[Start of Attachment]
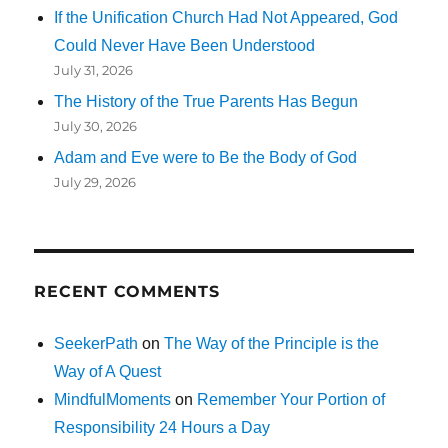
If the Unification Church Had Not Appeared, God
Could Never Have Been Understood
July 31, 2026
The History of the True Parents Has Begun
July 30, 2026
Adam and Eve were to Be the Body of God
July 29, 2026
RECENT COMMENTS
SeekerPath
on
The Way of the Principle is the
Way of A Quest
MindfulMoments
on
Remember Your Portion of
Responsibility 24 Hours a Day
[End of Attachment]
* WORK ITEM *
If a line in the entries holds the string "July", copy it.

* OUTPUT FOR THIS EXERCISE *
July 31, 2026
July 30, 2026
July 29, 2026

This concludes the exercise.